Early Celtic rulers of a community in what’s now southwestern Germany liked to get their drink on with beer according to an article in Science News. Let’s party like it’s 500 B.C.!
Evidence suggests they built a brewery capable of turning out large quantities of a beer with a dark, smoky, slightly sour taste.
Six specially constructed ditches previously excavated at Eberdingen-Hochdorf a 2,550-year-old Celtic settlement, were used to make high-quality barley malt, a key beer ingredient says archaeobotanist (real title) Hans-Peter Stika of the University of Hohenheim in Stuttgart in a paper published in Archaeological and Anthropological Sciences (also real).
Stika compared the resemblance of the ancient grains to barley malt that he made using methods the Celts would have used and figured out how they must have affected beer taste. His conclusion was that their beer had a completely different taste than what we’re used to today.

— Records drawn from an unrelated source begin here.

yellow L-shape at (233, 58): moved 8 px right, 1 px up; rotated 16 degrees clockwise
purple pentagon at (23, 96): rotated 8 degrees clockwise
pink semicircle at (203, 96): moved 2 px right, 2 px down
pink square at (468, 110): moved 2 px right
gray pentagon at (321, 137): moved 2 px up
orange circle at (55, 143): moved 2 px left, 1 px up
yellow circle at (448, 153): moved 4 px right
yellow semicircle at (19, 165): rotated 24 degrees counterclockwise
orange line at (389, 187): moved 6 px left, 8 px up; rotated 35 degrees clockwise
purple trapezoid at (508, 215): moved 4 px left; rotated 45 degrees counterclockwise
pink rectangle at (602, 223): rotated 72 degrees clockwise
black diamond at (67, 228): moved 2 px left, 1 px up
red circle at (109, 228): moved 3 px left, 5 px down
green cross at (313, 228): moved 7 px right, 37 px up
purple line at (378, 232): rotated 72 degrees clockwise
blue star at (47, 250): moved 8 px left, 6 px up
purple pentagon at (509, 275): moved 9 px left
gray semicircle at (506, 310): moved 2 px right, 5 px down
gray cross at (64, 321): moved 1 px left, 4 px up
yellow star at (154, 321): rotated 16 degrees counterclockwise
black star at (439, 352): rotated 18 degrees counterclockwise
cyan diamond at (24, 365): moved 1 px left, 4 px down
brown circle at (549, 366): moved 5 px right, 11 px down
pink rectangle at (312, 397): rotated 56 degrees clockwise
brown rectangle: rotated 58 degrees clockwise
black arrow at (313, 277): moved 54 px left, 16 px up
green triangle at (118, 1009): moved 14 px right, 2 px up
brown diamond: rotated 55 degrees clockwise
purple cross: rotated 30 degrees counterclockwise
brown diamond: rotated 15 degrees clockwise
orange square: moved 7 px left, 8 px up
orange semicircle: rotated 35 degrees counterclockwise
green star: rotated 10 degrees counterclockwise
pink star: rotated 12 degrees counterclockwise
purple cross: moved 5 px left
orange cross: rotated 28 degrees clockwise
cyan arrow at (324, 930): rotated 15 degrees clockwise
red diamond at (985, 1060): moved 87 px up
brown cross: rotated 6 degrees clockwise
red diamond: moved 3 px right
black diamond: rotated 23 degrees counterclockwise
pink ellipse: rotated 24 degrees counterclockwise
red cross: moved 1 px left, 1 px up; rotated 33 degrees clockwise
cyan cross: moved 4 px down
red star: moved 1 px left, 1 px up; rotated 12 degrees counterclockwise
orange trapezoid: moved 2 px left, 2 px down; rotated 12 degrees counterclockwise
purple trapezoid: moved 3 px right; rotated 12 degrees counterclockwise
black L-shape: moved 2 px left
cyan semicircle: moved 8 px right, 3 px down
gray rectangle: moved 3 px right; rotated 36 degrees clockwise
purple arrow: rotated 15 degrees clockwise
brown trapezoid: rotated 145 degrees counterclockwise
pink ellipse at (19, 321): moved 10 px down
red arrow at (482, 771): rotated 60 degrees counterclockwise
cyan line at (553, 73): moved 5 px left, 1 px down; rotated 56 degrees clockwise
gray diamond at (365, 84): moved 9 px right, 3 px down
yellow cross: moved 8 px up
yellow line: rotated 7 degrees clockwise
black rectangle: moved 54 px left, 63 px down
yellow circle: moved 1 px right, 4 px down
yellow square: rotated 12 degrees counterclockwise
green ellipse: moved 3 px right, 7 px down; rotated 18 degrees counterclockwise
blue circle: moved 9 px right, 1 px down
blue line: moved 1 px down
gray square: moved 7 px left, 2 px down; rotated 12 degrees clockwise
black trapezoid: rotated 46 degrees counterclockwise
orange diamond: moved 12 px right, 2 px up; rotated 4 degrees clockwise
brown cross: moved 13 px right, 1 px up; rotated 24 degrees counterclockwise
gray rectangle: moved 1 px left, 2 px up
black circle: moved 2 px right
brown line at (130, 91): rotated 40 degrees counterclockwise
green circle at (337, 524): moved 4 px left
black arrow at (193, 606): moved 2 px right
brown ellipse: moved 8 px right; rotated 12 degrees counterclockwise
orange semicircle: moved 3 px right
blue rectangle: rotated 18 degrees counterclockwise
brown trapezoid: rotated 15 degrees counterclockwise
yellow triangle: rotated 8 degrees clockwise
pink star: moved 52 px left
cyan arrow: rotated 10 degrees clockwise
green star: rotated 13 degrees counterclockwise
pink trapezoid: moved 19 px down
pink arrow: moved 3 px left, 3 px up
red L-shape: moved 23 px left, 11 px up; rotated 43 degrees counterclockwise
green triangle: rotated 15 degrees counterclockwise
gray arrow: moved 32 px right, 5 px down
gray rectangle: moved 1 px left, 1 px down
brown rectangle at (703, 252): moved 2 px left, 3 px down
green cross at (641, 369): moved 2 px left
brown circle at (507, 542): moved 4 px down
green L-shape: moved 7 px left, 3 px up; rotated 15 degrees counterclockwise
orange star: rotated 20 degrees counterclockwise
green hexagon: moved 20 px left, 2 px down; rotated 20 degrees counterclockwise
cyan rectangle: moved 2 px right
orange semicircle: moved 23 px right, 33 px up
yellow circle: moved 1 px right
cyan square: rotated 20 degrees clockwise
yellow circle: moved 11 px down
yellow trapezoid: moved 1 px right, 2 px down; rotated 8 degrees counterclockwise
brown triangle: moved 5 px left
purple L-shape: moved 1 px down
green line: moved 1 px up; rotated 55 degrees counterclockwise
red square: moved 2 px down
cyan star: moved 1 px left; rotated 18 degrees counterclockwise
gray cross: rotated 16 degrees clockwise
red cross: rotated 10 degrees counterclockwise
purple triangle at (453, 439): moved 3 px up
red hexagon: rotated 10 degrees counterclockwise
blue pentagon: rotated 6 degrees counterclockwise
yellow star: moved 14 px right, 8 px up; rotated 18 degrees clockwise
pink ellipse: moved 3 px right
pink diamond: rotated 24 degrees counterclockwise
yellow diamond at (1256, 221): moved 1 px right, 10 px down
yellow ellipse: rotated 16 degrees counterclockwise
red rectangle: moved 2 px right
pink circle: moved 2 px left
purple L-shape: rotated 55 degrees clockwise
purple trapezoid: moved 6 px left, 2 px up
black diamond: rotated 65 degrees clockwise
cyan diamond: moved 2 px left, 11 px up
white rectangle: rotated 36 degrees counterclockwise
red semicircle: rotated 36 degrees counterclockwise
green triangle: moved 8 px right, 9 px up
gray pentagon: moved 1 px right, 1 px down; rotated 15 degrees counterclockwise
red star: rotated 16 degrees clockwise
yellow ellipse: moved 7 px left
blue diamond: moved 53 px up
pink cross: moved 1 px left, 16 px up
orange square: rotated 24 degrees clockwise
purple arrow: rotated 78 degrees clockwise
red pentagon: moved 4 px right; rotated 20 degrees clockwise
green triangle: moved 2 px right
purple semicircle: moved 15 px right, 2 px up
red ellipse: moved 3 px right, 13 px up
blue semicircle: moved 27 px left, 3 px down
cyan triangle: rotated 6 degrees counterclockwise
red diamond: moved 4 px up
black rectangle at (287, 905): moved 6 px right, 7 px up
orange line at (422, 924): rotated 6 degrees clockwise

That’s not really surprising… 2,500 years ago they didn’t have the resources to make bland, watered down, over-carbonated beers like large brewing companies do today. Although medieval additives made the beer more intoxicating, beer buffs today would regard Celtic beer as a strange brew not only for its flavor but because it would have been cloudy, contained yeasty sediment and been imbibed at room temperature.
Science News via Wired.
I’m amazed at what scientists can dig up (pun intended) about things that happened so long ago. Do they know what the name of the beer was? You know, like Celtic Ice or Ancient Blue Ribbon?